Für die Projektteams ist die Präsentation im Lenkungsausschuss der Höhepunkt ihrer Arbeit: Wenn sie ihre Ergebnisse dort vorgestellt und eine positive Resonanz gefunden haben, betrachten ihre Mission als erledigt und wenden sich nach kurzer Verschnaufpause der nächsten Phase zu. Ähnlich die Mitglieder des Lenkungsausschusses: Sie stellen in der Sitzung mit Befriedigung fest, dass das Projekt im Großen und Ganzen rund läuft, machen ihren Haken hinter der Sache und wenden sich ebenfalls anderen Aufgaben zu. Bei so viel Zufriedenheit gerät leicht in Vergessenheit, dass es außerhalb des Lenkungsausschusses auch noch Menschen gibt, die vielleicht informiert werden sollten.

  • Mission erledigt, Kommunikation vergessen

Denn die Unterversorgung von Führungskräften und Mitarbeitern mit Information kann je nach Typus des Vorhabens unterschiedliche Auswirkungen haben. Bei den sogenannten "Pull-Projekten" wie Umstrukturierungen, Fusion oder Turnaround brodelt die Gerüchteküche, und es ziehen die abenteuerlichsten Mischungen aus Dichtung und Wahrheit durchs Haus. Bei den "Push-Projekten" wie der Veränderung einer Unternehmenskultur oder der Einführung eines Leitbilds passiert erst einmal gar nichts, weil die Mitarbeiter sich weder bedroht fühlen noch Lust auf eine Veränderung haben und sich infolgedessen auch nicht sonderlich dafür interessieren, was sich die "Oberen" schon wieder ausgedacht haben. In beiden Fällen bringt der mangelnde Informationsfluss den Erfolg des Projektes in Gefahr – im eigenen Fall, weil sich die Gerüchte und Emotionen hochschaukeln, im anderen, weil überhaupt keine Veränderung in Gang kommt.
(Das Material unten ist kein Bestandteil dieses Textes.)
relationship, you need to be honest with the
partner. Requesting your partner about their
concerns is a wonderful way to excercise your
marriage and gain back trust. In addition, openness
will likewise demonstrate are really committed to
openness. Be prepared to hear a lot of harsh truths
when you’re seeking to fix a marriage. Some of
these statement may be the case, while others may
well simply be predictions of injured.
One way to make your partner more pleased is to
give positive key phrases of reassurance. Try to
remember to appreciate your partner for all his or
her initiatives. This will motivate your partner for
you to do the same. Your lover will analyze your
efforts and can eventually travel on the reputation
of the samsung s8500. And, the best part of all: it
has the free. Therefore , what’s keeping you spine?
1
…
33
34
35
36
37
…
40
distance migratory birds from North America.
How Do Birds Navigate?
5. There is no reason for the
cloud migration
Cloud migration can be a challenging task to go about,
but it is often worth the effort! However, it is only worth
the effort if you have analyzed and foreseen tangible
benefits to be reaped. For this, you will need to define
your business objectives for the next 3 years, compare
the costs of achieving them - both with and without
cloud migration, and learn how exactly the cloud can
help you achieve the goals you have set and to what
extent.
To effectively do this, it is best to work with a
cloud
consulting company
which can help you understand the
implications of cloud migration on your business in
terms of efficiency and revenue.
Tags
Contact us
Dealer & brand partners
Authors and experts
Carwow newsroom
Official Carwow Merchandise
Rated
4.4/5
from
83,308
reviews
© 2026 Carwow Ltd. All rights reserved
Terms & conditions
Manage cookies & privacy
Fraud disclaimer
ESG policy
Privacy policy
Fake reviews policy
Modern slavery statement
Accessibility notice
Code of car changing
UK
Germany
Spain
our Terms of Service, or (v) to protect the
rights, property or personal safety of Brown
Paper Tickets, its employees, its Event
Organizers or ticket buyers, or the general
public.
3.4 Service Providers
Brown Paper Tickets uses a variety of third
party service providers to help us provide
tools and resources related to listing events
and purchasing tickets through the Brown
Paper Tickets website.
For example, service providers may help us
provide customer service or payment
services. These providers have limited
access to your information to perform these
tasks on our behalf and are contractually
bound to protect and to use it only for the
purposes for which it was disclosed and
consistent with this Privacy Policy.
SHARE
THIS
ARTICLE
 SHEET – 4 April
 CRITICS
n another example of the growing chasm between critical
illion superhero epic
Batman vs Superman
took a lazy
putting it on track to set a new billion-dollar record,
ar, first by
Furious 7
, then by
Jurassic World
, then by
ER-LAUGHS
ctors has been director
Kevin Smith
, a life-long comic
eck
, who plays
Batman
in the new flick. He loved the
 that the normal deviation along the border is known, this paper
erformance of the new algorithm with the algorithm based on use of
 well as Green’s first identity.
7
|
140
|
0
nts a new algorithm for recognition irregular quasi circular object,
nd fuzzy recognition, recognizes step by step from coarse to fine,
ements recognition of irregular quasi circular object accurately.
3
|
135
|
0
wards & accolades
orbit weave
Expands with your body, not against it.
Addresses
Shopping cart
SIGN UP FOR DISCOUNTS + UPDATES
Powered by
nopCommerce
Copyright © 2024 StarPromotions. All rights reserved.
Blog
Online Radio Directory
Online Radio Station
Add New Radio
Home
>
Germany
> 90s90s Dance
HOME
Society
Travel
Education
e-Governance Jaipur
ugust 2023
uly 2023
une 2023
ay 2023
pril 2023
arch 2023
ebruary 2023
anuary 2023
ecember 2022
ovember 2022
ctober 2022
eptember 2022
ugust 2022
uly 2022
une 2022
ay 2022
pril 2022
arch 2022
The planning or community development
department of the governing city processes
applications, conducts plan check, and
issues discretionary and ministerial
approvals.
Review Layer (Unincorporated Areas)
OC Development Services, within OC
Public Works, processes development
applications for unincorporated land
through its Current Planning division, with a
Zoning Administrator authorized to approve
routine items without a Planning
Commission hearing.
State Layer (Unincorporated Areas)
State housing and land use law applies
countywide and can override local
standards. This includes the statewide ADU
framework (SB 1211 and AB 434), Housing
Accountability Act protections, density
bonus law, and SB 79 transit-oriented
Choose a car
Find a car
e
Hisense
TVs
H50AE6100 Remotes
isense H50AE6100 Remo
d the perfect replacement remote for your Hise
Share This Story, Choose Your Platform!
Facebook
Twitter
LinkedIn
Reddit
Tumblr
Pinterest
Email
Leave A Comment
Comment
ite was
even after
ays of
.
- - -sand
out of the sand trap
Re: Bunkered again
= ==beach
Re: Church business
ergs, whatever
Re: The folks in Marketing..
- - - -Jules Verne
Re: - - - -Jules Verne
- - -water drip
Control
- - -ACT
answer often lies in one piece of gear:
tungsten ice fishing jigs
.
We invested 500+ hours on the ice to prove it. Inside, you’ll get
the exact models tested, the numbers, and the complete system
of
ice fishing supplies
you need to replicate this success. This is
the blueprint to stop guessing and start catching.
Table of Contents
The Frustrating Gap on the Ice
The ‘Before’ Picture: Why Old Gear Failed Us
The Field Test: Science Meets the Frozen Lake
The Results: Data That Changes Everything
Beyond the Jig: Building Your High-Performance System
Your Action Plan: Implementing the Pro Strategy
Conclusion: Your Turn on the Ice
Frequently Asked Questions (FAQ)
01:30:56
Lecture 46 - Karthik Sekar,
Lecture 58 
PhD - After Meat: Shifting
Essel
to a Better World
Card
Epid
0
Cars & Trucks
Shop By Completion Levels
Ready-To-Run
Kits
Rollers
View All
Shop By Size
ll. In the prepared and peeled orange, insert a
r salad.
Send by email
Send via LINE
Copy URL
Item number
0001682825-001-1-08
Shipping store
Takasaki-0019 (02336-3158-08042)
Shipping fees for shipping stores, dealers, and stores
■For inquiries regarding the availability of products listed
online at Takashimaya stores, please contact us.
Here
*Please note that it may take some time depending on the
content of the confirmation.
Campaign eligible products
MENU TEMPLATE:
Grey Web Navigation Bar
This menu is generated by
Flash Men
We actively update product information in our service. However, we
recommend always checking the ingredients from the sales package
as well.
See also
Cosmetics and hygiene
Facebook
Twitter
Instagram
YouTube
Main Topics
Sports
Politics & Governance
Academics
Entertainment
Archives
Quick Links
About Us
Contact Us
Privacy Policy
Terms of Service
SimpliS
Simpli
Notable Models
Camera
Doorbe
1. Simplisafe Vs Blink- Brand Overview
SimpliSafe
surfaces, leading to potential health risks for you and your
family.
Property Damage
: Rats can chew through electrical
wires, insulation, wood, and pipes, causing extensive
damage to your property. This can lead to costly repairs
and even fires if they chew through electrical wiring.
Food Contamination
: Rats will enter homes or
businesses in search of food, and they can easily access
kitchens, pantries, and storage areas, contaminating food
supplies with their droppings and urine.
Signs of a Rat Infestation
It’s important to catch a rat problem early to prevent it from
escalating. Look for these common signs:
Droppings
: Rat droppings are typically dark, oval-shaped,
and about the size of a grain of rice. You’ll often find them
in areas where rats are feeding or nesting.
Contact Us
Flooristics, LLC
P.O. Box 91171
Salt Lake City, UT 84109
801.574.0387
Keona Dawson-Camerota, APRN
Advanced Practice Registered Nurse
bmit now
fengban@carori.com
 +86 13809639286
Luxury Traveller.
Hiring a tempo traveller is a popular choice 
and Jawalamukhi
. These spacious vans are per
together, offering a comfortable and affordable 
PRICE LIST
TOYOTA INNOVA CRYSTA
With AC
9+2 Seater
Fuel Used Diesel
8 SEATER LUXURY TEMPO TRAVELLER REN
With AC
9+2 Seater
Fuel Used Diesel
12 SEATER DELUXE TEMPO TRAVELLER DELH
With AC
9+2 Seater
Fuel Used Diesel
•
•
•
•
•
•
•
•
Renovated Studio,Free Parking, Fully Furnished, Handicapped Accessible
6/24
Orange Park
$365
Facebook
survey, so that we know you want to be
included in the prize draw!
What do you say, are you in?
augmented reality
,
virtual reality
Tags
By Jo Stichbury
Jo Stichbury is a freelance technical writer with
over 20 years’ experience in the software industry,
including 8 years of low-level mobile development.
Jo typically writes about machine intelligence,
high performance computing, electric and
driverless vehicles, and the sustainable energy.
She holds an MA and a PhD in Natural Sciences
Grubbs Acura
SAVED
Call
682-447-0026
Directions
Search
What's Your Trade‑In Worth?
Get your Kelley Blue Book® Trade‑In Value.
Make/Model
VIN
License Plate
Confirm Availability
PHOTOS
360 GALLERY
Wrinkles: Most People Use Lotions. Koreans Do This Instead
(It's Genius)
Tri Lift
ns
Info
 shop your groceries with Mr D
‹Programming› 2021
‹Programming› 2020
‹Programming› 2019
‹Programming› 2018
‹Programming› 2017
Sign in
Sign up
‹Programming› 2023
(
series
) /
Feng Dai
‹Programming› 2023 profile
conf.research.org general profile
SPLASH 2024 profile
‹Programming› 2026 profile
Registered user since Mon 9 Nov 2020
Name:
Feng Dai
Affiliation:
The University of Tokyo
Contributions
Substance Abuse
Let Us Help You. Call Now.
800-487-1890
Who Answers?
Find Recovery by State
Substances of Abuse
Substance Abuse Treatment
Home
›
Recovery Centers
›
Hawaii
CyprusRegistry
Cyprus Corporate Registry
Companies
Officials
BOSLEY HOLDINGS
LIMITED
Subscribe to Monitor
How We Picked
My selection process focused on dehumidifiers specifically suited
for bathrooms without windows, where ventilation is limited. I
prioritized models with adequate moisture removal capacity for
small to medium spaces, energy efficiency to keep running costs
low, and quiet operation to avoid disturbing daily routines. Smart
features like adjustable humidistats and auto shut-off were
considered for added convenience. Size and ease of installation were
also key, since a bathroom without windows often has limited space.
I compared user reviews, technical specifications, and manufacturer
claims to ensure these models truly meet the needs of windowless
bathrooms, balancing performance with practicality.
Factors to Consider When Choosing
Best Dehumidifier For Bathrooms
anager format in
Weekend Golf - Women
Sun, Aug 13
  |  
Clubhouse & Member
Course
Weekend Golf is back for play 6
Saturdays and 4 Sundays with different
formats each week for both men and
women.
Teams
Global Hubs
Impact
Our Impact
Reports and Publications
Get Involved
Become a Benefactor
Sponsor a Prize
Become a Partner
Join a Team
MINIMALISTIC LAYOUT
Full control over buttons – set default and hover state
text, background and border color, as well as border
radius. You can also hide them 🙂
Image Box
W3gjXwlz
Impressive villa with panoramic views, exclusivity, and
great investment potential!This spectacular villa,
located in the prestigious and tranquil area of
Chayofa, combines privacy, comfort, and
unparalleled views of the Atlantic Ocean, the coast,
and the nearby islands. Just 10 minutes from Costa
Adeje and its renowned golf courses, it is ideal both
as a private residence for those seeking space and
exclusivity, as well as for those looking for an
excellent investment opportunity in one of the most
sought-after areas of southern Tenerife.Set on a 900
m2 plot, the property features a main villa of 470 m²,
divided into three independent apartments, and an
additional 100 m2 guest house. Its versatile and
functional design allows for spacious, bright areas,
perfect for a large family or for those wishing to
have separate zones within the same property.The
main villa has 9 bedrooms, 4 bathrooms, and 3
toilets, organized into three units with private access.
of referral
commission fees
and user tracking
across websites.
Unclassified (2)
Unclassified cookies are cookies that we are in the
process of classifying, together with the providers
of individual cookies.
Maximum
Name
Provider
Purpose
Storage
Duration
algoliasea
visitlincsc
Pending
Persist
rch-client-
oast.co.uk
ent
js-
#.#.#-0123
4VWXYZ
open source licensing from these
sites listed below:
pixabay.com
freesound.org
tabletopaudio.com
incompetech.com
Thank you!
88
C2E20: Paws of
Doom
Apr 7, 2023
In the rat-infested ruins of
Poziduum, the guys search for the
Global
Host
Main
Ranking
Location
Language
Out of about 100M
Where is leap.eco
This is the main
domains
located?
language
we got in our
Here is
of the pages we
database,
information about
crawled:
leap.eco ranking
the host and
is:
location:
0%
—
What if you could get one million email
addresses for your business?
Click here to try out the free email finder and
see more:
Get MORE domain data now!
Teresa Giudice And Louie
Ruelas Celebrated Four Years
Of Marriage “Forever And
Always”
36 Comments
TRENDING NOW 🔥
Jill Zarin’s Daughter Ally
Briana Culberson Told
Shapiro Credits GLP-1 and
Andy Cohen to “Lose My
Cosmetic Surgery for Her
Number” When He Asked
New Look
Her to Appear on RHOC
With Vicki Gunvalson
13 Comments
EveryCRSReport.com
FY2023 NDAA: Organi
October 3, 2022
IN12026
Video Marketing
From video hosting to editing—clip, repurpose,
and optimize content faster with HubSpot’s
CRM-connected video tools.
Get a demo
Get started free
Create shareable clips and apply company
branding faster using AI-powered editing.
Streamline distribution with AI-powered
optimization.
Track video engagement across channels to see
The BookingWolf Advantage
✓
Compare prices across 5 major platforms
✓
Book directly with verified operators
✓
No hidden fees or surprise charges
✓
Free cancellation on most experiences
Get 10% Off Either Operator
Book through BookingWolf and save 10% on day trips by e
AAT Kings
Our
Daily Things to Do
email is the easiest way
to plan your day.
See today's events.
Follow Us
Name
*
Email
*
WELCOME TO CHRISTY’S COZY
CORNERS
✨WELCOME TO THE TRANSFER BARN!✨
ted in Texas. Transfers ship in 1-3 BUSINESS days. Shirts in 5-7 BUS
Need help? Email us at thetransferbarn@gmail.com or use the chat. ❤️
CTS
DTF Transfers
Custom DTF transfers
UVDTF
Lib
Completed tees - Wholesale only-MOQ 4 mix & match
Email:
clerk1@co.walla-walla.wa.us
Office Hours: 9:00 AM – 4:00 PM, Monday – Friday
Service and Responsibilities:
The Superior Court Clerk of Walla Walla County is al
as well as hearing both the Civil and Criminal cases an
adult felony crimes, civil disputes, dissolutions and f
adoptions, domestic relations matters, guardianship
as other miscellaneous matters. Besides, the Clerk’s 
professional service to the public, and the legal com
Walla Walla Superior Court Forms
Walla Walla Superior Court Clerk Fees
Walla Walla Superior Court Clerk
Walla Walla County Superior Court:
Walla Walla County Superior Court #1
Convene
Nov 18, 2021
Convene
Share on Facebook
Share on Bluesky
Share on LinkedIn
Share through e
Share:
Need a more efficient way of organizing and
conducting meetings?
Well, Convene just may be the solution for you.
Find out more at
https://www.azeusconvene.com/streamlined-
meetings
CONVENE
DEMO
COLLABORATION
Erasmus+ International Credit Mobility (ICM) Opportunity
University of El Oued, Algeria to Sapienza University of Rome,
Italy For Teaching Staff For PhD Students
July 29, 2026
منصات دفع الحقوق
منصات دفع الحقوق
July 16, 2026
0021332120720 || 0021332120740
  • Folgen mangelnder Kommunikation

Um der Belegschaft eine klare Orientierung zu geben und den Veränderungsprozess voran zu treiben, ist es notwendig, Führungskräften und Mitarbeitern frühzeitig, zeitnah und intensiv über den Fortschritt des Projektes zu informieren und die Auseinandersetzung über Ziele, Wege und Ergebnisse anzustoßen. Wir haben bei unterschiedlichsten Projekten sehr gute Erfahrungen damit gemacht, sehr kurz nach den Lenkungsausschuss-Sitzungen eine Informationsveranstaltung einzuberufen und dort sowohl die Original-Präsentationen aus dem Lenkungsausschuss zu zeigen als auch die getroffenen Entscheidungen mitzuteilen.

  • Frühzeitige Information

Besonders wirksam ist dies bei Umstrukturierungen, Integrationsprozessen und ähnlichen Vorhaben, wo viele Mitarbeiter misstrauisch sind und sich Sorgen machen, ob hinter den Kulissen vielleicht ganz andere Dinge geplant wurden als offiziell mitgeteilt wird. Doch wenn am Dienstag der Lenkungsausschuss war und am Donnerstag eine Info-Veranstaltung stattfindet, dann werden Ihnen die meisten Mitarbeiter glauben, dass Sie den Mittwoch zum Treffen der Entscheidungen benötigt haben und nicht dazu, eine zensierte Version der Präsentation herzustellen.